Posts filed under 'tomatoes'

The benefits of a walk

Saturday I went to town, both for the market and because I needed to pry myself from my mousehole, to which I had become far too adapted when I wasn’t feeling so well. I lost an entire size in a week! I don’t recommend the method, however. Still, when my jeans wouldn’t stay where I put them, and I pulled out that tight, black pair and zipped them on, it was pretty interesting from my point of view.

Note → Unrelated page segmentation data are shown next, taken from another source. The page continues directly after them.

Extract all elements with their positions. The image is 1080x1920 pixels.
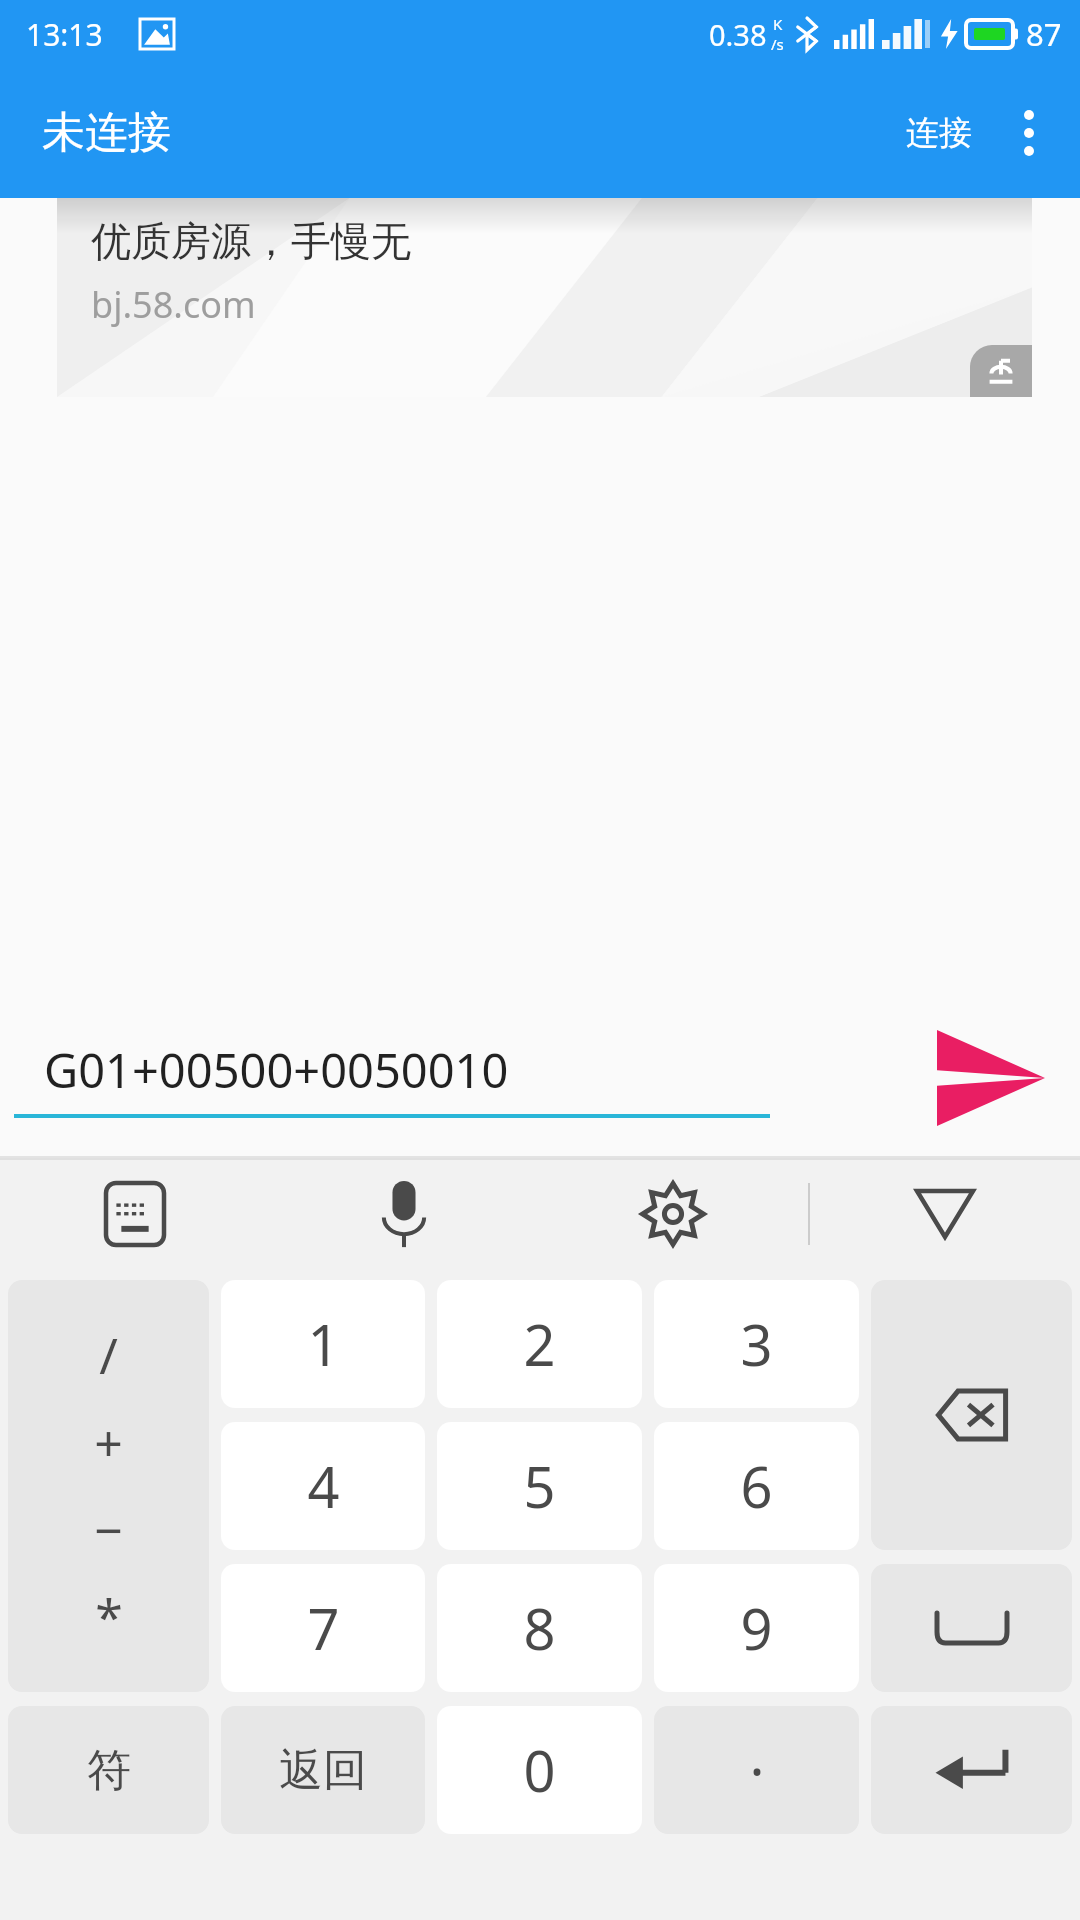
staticText: 87 [1026,13,1062,55]
staticText: / [99,1321,118,1389]
staticText: 13:13 [26,14,103,55]
staticText: /s [771,34,784,54]
button[interactable]: 3 [654,1280,859,1408]
staticText: 1 [307,1306,340,1382]
staticText: 8 [523,1590,556,1666]
button[interactable]: Operators [8,1280,209,1692]
staticText: 优质房源，手慢无 [91,216,411,266]
staticText: K [773,14,783,34]
button[interactable]: Keyboard layout [0,1158,269,1270]
button[interactable]: 返回 [221,1706,425,1834]
button[interactable]: Voice input [269,1158,538,1270]
button[interactable]: G01+00500+0050010 [14,1038,770,1118]
staticText: − [94,1496,123,1564]
button[interactable]: More options [990,88,1080,178]
button[interactable]: . [654,1706,859,1834]
staticText: 3 [740,1306,773,1382]
staticText: * [95,1583,123,1651]
button[interactable]: 5 [437,1422,642,1550]
staticText: · [749,1732,765,1808]
button[interactable]: 4 [221,1422,425,1550]
button[interactable]: Settings [538,1158,808,1270]
button[interactable]: Send [916,1013,1066,1143]
staticText: + [94,1408,123,1476]
button[interactable]: Backspace [871,1280,1072,1550]
staticText: G01+00500+0050010 [44,1038,509,1102]
staticText: 0.38 [709,15,767,54]
button[interactable]: 符 [8,1706,209,1834]
button[interactable]: 1 [221,1280,425,1408]
button[interactable]: 6 [654,1422,859,1550]
button[interactable]: 0 [437,1706,642,1834]
button[interactable]: 9 [654,1564,859,1692]
staticText: 返回 [279,1743,367,1798]
staticText: 4 [307,1448,340,1524]
button[interactable]: 连接 [888,92,990,174]
staticText: 5 [523,1448,556,1524]
staticText: 符 [87,1743,131,1798]
staticText: bj.58.com [91,280,256,329]
button[interactable]: 优质房源，手慢无 [57,198,1032,397]
staticText: 未连接 [42,106,171,160]
staticText: 7 [307,1590,340,1666]
staticText: 6 [740,1448,773,1524]
button[interactable]: 8 [437,1564,642,1692]
button[interactable]: 2 [437,1280,642,1408]
button[interactable]: Enter [871,1706,1072,1834]
staticText: 连接 [906,112,972,154]
button[interactable]: Space [871,1564,1072,1692]
button[interactable]: 7 [221,1564,425,1692]
staticText: 2 [523,1306,556,1382]
staticText: 0 [523,1732,556,1808]
staticText: 9 [740,1590,773,1666]
button[interactable]: Hide keyboard [810,1158,1080,1270]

Everybody was bundled up. Except me. It was cool and I was wearing this knit jacket, but they were wearing down jackets, all black but one. weirdossssssss

As the day wore on it got hot, but they only unzipped their jackets. Why do Italians feel the cold so much?

I visited friends here and there. I made an appointment and got a haircut. I lunched on ravioli ai porcini and it was splendid, the simplest rendition I have ever had and my favorite waitress in the world was right to recommend not using the cheese on it. I only ate half, so she proposed next time she’d give me a half portion. Oh, and they’ve added flavored ciabatte to the bread basket, which is a brilliant move in a place where the local bread is salt free! They make it in house, too, and the onion one was great. I drank my first glass of wine in over a week. Good.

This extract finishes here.